Some Police Foundations programs run from a year compressed to two full years. Law and security tends to lean towards the security, private inestigation field, but is still acceptable. It depends on the quality of the curriculum and the college whether it be private or community.   Some of the programs are modeled after local police services training, others are that of actual police college curriculum.   The trade will accept related university programs as well, i.e. Criminology,Crim. Justice, maybe others.


----------



## stellarpanther (15 Nov 2008)

I heard that CFMPA has a much higher failure rate than civi police forces, is there any truth to this and if so why is that?


----------



## garb811 (15 Nov 2008)

Over the last couple of years some courses have had 2-3 pers taken off, some have had none.  Of those taken off course, some of those are re-coursed, some are given an occupational transfer and some release.  Is that higher than a civie force?  Not a clue.


----------



## aesop081 (15 Nov 2008)

What is this fascination with failiure rates lately ?


----------



## medaid (15 Nov 2008)

Those who are afraid to try are doomed to fail... Doooooooomed!


----------



## Byerly (17 Nov 2008)

Keep in mind that you will earn significantly more in a Civilian Police Force, and many Civilian Forces in Canada do not recognize MP training, meaning Military Police members do not qualify for experienced officer application programs.  If you leave the MP's to join a Civi Force, you have to start out as a fresh recruit, same as Joe Blow from Subway.

Further, most forces Civilain Police Forces initial standards are not quite as high, in that a post secondary degree is not a requirement.  With the state of Policing today, it is an applicants market, and as long as you have a good head on your shoulders, a little bit of life experience, and a rleatively clean past, you should be able to decide who you work for.


----------



## MrPickles18 (16 Mar 2009)

PlatoonWatchdog said:
			
		

> The Mounties have 5 months at Depot; the MPs get 6, but we also have to learn certain military statutes and regs that civvy services just don't need to learn, so in the long run, I think it works out comparably.   Civvy forces generally have time at the Regional Academy, like Ontario Police College in Aylmer, Ont, coupled with in-service training, it usually works out to 6 months of school and 6 months to 12 months of coaching on the road with an FTO.

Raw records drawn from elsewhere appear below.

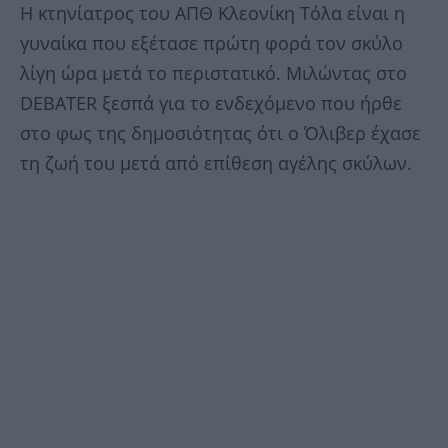
Η κτηνίατρος του ΑΠΘ Κλεονίκη Τόλα είναι η
γυναίκα που εξέτασε πρώτη φορά τον σκύλο
λίγη ώρα μετά το περιστατικό. Μιλώντας στο
DEBATER ξεσπά για το ενδεχόμενο που ήρθε
στο φως της δημοσιότητας ότι ο Όλιβερ έχασε
τη ζωή του μετά από επίθεση αγέλης σκύλων.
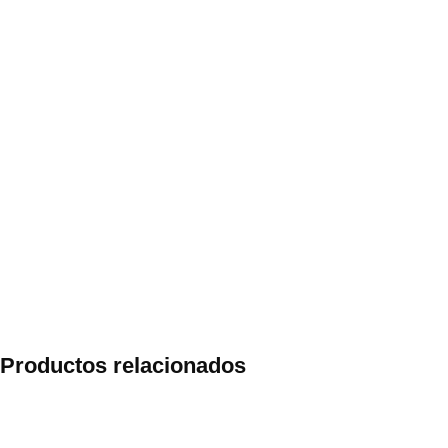
Productos relacionados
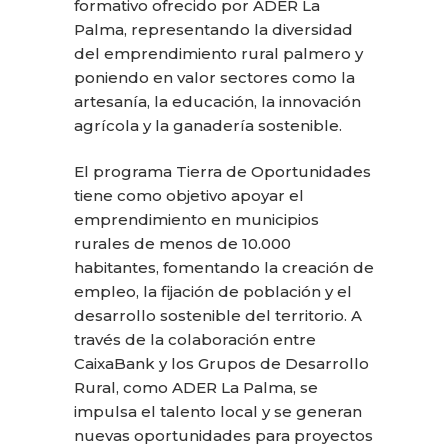
formativo ofrecido por ADER La
Palma, representando la diversidad
del emprendimiento rural palmero y
poniendo en valor sectores como la
artesanía, la educación, la innovación
agrícola y la ganadería sostenible.
El programa Tierra de Oportunidades
tiene como objetivo apoyar el
emprendimiento en municipios
rurales de menos de 10.000
habitantes, fomentando la creación de
empleo, la fijación de población y el
desarrollo sostenible del territorio. A
través de la colaboración entre
CaixaBank y los Grupos de Desarrollo
Rural, como ADER La Palma, se
impulsa el talento local y se generan
nuevas oportunidades para proyectos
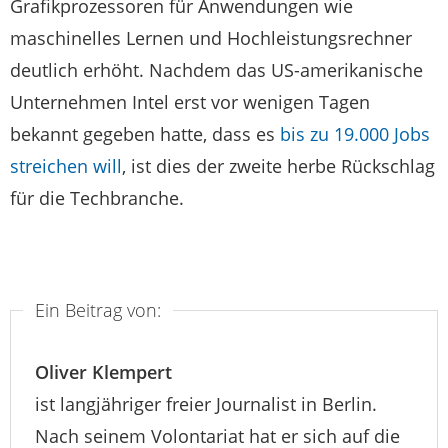
Grafikprozessoren für Anwendungen wie
maschinelles Lernen und Hochleistungsrechner
deutlich erhöht. Nachdem das US-amerikanische
Unternehmen Intel erst vor wenigen Tagen
bekannt gegeben hatte, dass es
bis zu 19.000 Jobs
streichen will
, ist dies der zweite herbe Rückschlag
für die Techbranche.
Ein Beitrag von:
Oliver Klempert
ist langjähriger freier Journalist in Berlin.
Nach seinem Volontariat hat er sich auf die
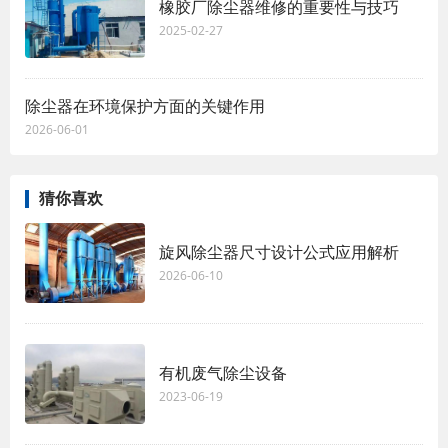
橡胶厂除尘器维修的重要性与技巧
2025-02-27
除尘器在环境保护方面的关键作用
2026-06-01
猜你喜欢
旋风除尘器尺寸设计公式应用解析
2026-06-10
有机废气除尘设备
2023-06-19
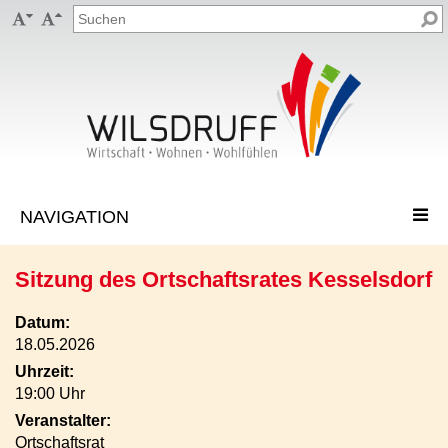


Sitzung des Ortschaftsrates Kesselsdorf
Datum:
18.05.2026
Uhrzeit:
19:00 Uhr
Veranstalter:
Ortschaftsrat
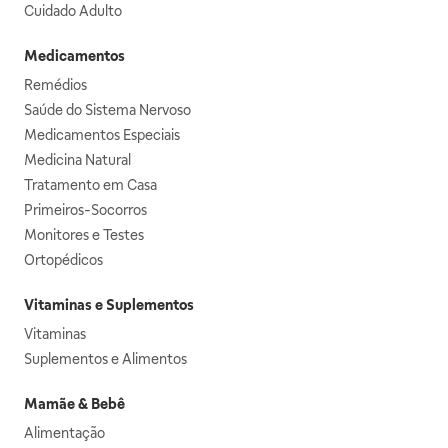
Cuidado Adulto
Medicamentos
Remédios
Saúde do Sistema Nervoso
Medicamentos Especiais
Medicina Natural
Tratamento em Casa
Primeiros-Socorros
Monitores e Testes
Ortopédicos
Vitaminas e Suplementos
Vitaminas
Suplementos e Alimentos
Mamãe & Bebê
Alimentação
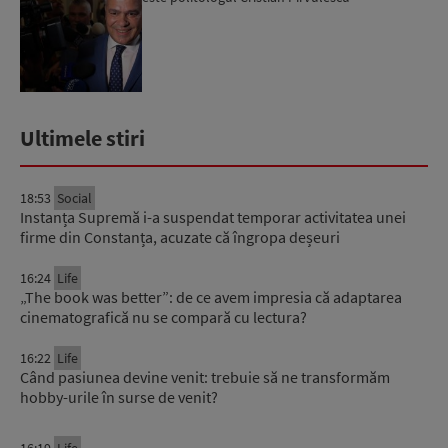
Ultimele stiri
18:53
Social
Instanța Supremă i-a suspendat temporar activitatea unei
firme din Constanța, acuzate că îngropa deșeuri
16:24
Life
„The book was better”: de ce avem impresia că adaptarea
cinematografică nu se compară cu lectura?
16:22
Life
Când pasiunea devine venit: trebuie să ne transformăm
hobby-urile în surse de venit?
16:19
Life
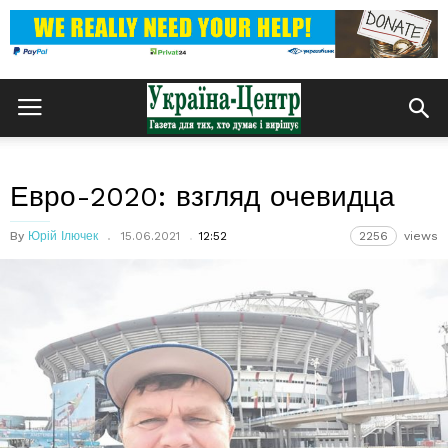
Евро-2020: взгляд очевидца
By
Юрій Ілючек
15.06.2021
12:52
2256
views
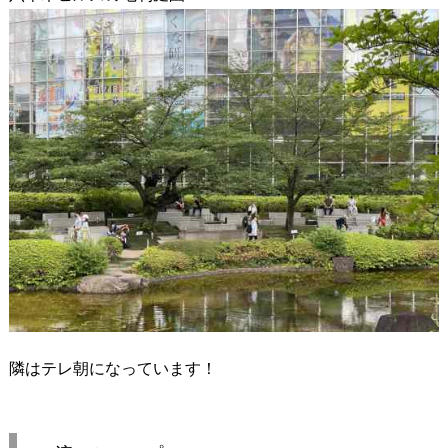
隣はテレ朝になっています！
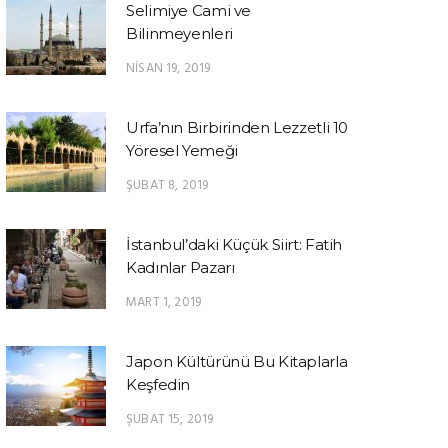
Selimiye Cami ve
Bilinmeyenleri
NISAN 19, 2019
Urfa’nın Birbirinden Lezzetli 10
Yöresel Yemeği
ŞUBAT 8, 2019
İstanbul’daki Küçük Siirt: Fatih
Kadınlar Pazarı
MART 1, 2019
Japon Kültürünü Bu Kitaplarla
Keşfedin
ŞUBAT 15, 2019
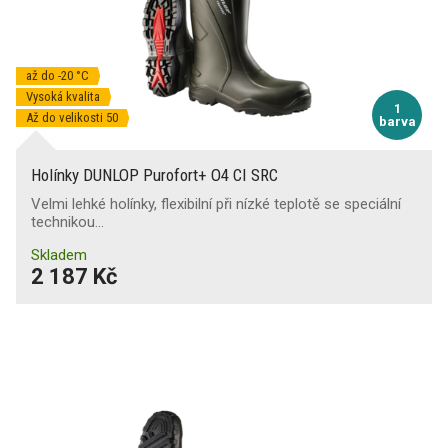
až do -20 °C
Vysoká kvalita
1
Až do velikosti 50
barva
Holínky DUNLOP Purofort+ O4 CI SRC
Velmi lehké holínky, flexibilní při nízké teplotě se speciální
technikou…
Skladem
2 187 Kč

Ontario policing training is actually only about 3.5 months after OPC and local training, plus the FTO phase. Just and FYI


----------



## justin9 (5 Oct 2013)

Stu said:
			
		

> Keep in mind that you will earn significantly more in a Civilian Police Force, and many Civilian Forces in Canada do not recognize MP training, meaning Military Police members do not qualify for experienced officer application programs.  If you leave the MP's to join a Civi Force, you have to start out as a fresh recruit, same as Joe Blow from Subway.
> 
> Further, most forces Civilain Police Forces initial standards are not quite as high, in that a post secondary degree is not a requirement.  With the state of Policing today, it is an applicants market, and as long as you have a good head on your shoulders, a little bit of life experience, and a rleatively clean past, you should be able to decide who you work for.



Can anyone explain how one is not able, for example as an investigator in the MP, to get the same job in the civilian forces? 

Can you also  maybe explain what he meant in the 2nd paragraph. I have read a couple of entries about the post-secondary degree that is listed required in the MP page that it is not 'really' required, is this true in some cases or are there no exceptions? thanks!!


----------



## Precept (13 Oct 2013)

justin9 said:
			
		

> Can anyone explain how one is not able, for example as an investigator in the MP, to get the same job in the civilian forces?
> 
> Can you also  maybe explain what he meant in the 2nd paragraph. I have read a couple of entries about the post-secondary degree that is listed required in the MP page that it is not 'really' required, is this true in some cases or are there no exceptions? thanks!!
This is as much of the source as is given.